An electrical substation has similar functions to the central station as it generates, transmits and distributes electrical power. As a result, it is also known as a secondary station. Its fundamental role is to change the voltage from low to high and vice versa.
Over the years, safety measures have been established that go a long way toward making substations safer against potential risks and triggers. The central organization that sets the criteria for meeting safety standards is the National Electric Safety Code (NESC). Other professional standard guidelines also apply.
The fact is that the whole facility contains electrical and chemical elements. As such, even the smallest act of negligence might have disastrous consequences. But what safety rules are available to reduce the likelihood of high-risk security threats in substations?
Portions of the electrical systems without a neutral grounding need to be positioned safely, preferably 8″-6″ from the ground level. This precaution is necessary to prevent unintentional contact with these parts during installation. Usually, these parts and areas have insulation. However, the possibility of getting energized is high, especially if they are within an arc flash from the equipment to the floor.
The reduction of safety risks from the external environment is critical. The vital thing to do is to erect a perimeter fence, whether metallic or non-metallic, to reduce the number of trespassing occurrences. Such incidences include:
- Adults climbing over the walls.
- Stray animals that bore from underground.
- Children entering the area.
Moreover, ensure you introduce warning signs outside the fence so that any person who tries to trespass will be personally accountable and liable for the mistake.
The NESC requires the fence for substations to have at least three strands of barbed wire, with a height of no less than seven feet. Similarly, a temporary fence must have reasonable safety precautions in case the permanent structures need extension or repair.
The lighting in the substation should be adequate to allow employees to see their surroundings clearly and securely do their jobs. The areas that need to be properly lit include the surrounding buildings, stairs, sidewalks, and passages.
Substations are made to occupy personnel with experience in handling electricity and electrical emergencies. However, most visitors have no idea how to do so.
Hence, there is a high chance of preventing accidents by forbidding people from visiting the area. In some cases, qualified guide employees may accompany a few visitors, especially where the circumstances surrounding a visit are unavoidable. However, they must follow the essential safety procedures.

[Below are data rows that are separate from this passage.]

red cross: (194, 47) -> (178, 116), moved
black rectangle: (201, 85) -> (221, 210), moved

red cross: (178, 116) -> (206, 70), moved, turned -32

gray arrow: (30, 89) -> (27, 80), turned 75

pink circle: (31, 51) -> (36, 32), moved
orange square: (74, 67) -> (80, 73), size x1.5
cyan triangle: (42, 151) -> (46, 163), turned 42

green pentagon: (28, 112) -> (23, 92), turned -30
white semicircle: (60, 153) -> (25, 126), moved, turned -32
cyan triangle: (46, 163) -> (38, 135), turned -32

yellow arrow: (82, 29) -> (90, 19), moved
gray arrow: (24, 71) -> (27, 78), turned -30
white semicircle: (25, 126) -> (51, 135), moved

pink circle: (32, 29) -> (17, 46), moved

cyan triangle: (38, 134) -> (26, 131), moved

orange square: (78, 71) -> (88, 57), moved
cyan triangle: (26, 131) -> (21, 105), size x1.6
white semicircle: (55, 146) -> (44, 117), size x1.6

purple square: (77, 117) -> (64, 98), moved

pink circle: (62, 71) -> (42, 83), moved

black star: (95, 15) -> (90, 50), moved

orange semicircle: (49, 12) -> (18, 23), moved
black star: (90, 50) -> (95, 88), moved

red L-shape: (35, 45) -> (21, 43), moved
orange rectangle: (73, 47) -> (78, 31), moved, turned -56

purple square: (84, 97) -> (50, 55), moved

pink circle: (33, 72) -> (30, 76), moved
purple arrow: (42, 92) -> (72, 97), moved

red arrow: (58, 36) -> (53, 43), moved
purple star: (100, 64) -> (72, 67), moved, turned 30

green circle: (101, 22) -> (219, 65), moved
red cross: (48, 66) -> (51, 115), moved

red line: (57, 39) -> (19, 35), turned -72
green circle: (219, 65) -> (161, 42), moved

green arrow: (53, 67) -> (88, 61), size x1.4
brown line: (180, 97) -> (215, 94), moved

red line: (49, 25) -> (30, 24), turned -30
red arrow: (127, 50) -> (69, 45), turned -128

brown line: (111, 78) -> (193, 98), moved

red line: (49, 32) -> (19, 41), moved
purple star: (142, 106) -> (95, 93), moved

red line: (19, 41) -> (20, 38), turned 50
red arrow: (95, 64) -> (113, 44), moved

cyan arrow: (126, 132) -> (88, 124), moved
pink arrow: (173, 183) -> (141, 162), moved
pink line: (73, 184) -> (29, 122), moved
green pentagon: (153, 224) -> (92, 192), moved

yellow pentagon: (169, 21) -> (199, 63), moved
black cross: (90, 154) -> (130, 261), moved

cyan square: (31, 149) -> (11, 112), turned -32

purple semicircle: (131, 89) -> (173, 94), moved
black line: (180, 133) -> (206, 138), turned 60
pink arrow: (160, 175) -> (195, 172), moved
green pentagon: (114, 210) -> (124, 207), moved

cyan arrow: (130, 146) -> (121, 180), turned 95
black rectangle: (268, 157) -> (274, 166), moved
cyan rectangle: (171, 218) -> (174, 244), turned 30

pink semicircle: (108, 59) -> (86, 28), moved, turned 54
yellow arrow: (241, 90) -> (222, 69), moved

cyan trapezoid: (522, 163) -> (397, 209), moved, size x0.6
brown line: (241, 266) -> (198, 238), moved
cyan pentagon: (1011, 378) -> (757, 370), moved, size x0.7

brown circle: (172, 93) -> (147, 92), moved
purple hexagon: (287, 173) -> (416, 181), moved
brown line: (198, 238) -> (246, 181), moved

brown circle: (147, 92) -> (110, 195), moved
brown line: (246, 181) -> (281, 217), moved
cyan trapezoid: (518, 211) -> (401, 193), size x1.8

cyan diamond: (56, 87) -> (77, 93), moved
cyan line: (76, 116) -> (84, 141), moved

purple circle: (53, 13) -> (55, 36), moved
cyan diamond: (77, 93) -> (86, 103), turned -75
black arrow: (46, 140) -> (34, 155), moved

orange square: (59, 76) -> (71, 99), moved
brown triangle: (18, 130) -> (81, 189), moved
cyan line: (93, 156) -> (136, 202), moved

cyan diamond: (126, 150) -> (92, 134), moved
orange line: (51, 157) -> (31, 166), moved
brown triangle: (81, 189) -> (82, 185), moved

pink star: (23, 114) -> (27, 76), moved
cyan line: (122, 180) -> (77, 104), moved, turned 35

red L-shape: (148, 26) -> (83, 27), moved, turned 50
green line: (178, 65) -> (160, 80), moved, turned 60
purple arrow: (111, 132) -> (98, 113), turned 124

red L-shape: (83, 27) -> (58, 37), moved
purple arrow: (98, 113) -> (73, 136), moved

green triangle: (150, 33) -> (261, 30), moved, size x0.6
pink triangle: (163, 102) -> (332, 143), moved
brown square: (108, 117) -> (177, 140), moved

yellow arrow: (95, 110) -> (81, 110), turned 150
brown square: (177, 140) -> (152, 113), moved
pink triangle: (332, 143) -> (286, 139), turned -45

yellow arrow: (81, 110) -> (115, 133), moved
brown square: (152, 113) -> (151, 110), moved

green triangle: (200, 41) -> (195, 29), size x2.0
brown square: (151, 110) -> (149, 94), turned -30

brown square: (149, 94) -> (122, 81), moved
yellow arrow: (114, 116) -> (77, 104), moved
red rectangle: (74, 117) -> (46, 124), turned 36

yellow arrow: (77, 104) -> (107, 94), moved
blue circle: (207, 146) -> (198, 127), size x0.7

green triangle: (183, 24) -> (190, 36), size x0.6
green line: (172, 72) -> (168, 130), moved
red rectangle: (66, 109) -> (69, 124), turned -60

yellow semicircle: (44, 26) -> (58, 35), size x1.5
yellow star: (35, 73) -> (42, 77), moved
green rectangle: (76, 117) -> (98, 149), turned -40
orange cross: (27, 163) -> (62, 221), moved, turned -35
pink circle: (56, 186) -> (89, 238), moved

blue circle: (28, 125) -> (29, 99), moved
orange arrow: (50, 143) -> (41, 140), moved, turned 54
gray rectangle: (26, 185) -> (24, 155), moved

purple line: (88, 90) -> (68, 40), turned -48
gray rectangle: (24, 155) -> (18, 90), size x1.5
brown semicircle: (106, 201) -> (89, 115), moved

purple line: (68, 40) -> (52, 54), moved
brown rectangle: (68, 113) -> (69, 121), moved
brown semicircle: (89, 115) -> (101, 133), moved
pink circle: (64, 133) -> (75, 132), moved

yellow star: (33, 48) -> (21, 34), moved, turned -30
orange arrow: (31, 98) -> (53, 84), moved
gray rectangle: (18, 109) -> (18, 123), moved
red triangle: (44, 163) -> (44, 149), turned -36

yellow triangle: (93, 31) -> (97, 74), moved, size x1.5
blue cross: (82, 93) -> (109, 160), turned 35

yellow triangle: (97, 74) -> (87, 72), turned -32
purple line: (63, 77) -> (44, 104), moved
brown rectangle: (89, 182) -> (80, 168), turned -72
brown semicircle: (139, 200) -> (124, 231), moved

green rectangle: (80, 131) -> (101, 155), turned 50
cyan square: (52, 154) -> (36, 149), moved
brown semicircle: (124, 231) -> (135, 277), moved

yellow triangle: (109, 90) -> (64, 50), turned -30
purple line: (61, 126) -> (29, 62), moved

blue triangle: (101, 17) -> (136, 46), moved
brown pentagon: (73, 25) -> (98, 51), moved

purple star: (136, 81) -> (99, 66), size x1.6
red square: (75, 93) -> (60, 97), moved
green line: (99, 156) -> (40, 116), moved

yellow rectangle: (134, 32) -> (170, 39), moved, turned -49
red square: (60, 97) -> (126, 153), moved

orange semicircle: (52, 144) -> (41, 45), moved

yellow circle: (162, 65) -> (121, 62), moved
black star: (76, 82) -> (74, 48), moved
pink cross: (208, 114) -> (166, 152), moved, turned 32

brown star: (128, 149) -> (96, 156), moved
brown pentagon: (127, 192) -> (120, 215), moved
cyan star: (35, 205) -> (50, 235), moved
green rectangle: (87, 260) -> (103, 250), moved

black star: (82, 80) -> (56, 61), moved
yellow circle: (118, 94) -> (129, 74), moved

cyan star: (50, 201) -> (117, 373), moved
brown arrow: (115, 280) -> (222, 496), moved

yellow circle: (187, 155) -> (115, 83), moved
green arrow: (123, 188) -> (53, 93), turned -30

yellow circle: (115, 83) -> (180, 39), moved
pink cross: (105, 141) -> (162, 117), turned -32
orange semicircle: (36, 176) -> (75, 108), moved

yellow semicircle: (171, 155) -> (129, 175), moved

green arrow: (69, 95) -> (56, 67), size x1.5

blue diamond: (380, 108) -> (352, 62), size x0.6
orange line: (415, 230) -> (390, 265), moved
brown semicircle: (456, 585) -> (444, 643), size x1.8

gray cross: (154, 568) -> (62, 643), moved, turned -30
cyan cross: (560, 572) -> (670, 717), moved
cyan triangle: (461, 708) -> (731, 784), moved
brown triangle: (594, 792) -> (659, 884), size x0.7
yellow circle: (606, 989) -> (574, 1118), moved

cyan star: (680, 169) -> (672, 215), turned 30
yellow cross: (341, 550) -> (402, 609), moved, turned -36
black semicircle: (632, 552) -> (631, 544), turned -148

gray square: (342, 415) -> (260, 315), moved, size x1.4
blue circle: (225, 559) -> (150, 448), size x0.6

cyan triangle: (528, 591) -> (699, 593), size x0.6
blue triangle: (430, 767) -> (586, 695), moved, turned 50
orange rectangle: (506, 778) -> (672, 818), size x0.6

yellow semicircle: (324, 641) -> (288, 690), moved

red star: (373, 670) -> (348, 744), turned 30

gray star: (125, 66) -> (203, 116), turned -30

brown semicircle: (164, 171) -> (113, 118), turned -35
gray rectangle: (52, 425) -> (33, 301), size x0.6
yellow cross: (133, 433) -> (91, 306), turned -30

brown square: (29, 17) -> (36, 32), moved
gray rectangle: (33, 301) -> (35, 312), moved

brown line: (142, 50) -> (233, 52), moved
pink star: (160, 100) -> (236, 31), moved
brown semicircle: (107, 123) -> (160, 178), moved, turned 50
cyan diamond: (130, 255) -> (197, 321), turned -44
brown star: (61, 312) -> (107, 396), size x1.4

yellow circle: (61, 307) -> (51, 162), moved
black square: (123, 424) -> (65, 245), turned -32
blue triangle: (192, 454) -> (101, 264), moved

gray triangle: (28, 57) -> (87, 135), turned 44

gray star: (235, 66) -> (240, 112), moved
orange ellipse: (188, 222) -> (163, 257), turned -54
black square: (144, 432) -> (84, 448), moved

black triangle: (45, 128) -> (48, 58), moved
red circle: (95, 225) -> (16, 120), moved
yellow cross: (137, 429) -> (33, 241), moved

Individuals who install safety measures in a substation must be knowledgeable with experience in designing exit routes. These pathways must have proper signposts and must be free of impediments at all times. In other cases, multiple exit routes may be necessary, depending on the role of the structure. Multiple exits prevent workers from being trapped in the event of an equipment failure, fire, or other emergencies.
Use of PPEs at All Time
Working at a substation necessitates the use of Personal Protective Equipment (PPE). These items include:
- Chemical resistant clothes
- Face masks
- Appropriate footwear
- Hard hats
- Safety glasses
Moreover, the buildings must have gas detectors, scaffolding, and rescue equipment.